=== EXERCISE PROMPT ===
Throughout the listing that follows, find each line with the word "oraz" and copy it.

=== INPUT RECORDS ===
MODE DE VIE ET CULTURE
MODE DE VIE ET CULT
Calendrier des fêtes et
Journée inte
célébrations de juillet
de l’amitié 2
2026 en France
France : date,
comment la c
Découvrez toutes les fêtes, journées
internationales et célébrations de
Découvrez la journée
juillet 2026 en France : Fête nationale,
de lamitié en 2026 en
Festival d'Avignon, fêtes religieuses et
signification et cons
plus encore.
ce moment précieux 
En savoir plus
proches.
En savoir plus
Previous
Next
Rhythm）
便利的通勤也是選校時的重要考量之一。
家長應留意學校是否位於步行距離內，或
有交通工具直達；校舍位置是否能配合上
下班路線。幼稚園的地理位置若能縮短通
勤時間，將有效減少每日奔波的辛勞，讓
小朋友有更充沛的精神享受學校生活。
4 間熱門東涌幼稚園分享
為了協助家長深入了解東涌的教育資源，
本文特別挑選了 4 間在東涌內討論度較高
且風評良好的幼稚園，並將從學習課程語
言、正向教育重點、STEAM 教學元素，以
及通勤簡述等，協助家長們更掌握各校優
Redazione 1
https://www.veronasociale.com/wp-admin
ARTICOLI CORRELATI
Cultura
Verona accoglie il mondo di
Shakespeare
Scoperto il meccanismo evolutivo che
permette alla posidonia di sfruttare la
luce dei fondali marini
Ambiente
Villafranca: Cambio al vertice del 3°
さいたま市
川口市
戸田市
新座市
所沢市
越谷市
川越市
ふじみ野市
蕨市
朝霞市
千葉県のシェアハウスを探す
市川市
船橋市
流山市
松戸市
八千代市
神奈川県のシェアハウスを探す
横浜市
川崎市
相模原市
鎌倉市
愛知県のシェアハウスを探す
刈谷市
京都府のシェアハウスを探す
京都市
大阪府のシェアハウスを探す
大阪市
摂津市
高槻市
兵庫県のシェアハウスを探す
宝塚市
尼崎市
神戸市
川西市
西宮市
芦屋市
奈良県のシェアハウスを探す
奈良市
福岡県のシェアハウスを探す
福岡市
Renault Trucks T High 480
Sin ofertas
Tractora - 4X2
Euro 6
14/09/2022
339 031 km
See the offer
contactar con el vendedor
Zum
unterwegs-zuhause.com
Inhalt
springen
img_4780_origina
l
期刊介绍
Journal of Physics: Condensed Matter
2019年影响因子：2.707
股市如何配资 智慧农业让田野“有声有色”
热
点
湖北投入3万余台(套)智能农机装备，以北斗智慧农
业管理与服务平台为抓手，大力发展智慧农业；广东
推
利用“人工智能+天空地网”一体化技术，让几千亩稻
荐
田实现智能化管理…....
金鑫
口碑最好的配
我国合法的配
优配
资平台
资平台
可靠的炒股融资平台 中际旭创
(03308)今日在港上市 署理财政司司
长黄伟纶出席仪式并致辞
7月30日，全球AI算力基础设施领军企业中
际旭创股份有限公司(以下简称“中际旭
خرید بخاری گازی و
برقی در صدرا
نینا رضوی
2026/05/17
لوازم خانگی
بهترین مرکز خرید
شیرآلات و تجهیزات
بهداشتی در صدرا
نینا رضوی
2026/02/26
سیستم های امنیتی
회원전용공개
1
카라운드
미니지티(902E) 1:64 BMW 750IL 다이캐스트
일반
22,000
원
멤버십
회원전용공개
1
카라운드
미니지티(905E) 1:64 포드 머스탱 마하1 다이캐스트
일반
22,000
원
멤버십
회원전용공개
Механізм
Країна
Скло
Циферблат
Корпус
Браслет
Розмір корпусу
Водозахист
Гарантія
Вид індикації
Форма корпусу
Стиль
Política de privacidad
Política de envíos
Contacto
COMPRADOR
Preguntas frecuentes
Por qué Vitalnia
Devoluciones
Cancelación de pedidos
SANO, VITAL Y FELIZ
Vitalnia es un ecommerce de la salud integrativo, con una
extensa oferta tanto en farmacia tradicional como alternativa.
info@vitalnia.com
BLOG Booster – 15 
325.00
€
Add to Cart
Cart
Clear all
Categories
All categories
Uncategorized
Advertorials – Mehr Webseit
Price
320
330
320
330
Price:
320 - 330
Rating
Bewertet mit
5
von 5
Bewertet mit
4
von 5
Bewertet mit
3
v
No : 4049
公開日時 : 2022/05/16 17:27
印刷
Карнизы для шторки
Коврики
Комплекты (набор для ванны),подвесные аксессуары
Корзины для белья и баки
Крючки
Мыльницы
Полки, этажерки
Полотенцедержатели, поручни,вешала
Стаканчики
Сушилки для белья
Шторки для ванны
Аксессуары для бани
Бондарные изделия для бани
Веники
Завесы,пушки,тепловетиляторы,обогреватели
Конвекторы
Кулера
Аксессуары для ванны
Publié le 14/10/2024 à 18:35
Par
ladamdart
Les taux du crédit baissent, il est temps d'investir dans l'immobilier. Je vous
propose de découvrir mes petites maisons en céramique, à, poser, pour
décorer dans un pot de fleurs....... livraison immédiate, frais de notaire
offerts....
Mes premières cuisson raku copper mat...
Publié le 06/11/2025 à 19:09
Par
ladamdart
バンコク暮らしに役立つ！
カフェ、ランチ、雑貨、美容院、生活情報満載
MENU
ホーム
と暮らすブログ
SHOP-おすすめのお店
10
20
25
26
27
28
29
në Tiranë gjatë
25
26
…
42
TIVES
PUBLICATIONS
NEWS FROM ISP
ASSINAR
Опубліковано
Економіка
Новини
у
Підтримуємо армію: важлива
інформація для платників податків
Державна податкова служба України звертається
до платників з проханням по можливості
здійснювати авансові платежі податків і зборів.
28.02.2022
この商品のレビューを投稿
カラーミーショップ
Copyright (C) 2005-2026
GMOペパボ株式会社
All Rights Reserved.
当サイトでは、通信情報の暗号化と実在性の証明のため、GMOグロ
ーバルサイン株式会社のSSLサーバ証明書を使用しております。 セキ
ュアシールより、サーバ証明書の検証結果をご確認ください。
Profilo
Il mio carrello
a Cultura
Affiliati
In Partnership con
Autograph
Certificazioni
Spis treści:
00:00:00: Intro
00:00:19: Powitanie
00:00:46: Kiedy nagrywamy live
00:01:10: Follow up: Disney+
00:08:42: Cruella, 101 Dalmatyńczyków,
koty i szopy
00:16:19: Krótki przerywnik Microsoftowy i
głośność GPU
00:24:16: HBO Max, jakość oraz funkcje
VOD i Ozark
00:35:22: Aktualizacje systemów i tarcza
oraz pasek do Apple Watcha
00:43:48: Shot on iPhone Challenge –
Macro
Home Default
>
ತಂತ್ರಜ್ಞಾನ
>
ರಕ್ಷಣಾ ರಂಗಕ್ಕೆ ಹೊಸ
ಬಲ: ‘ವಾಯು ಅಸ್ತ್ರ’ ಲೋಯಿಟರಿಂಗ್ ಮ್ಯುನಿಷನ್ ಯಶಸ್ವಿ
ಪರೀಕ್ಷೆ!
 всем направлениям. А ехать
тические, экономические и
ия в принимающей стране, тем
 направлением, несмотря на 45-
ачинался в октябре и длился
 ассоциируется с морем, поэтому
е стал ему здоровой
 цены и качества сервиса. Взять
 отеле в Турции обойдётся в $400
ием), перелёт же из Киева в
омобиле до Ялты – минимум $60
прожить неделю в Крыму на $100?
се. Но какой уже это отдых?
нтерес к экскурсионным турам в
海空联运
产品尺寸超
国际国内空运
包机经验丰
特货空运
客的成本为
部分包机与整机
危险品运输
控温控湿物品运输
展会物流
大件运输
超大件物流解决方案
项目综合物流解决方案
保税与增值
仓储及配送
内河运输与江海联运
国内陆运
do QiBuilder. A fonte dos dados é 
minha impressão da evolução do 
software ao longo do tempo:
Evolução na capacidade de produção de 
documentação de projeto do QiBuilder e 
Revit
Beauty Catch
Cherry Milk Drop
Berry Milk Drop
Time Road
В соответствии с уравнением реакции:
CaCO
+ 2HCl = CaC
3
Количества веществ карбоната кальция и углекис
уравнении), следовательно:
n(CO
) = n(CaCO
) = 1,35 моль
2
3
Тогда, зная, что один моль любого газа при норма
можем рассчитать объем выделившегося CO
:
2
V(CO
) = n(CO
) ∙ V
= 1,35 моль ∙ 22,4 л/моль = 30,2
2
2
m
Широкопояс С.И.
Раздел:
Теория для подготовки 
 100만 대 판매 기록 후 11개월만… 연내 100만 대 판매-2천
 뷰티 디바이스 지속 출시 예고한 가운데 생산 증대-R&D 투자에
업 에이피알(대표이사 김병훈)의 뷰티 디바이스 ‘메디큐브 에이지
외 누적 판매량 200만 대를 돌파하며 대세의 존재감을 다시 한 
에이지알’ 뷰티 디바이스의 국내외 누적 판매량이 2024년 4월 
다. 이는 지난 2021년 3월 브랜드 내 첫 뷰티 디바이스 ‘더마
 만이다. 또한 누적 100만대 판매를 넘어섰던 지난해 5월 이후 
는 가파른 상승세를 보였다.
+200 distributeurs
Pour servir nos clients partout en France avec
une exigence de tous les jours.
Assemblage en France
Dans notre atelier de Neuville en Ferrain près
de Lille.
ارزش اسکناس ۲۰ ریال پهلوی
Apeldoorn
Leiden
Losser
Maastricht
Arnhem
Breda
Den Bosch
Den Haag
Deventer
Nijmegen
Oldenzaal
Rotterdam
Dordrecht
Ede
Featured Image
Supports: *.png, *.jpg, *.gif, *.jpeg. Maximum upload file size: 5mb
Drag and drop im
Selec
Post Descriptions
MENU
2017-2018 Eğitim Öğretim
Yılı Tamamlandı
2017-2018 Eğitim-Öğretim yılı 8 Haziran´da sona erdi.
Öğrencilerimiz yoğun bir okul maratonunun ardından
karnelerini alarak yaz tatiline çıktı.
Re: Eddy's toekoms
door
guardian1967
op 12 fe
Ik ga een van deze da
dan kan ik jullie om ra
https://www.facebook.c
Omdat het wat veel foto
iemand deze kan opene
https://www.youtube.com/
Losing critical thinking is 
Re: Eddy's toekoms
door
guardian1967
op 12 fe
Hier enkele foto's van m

=== TASK OUTPUT ===
00:24:16: HBO Max, jakość oraz funkcje
oraz pasek do Apple Watcha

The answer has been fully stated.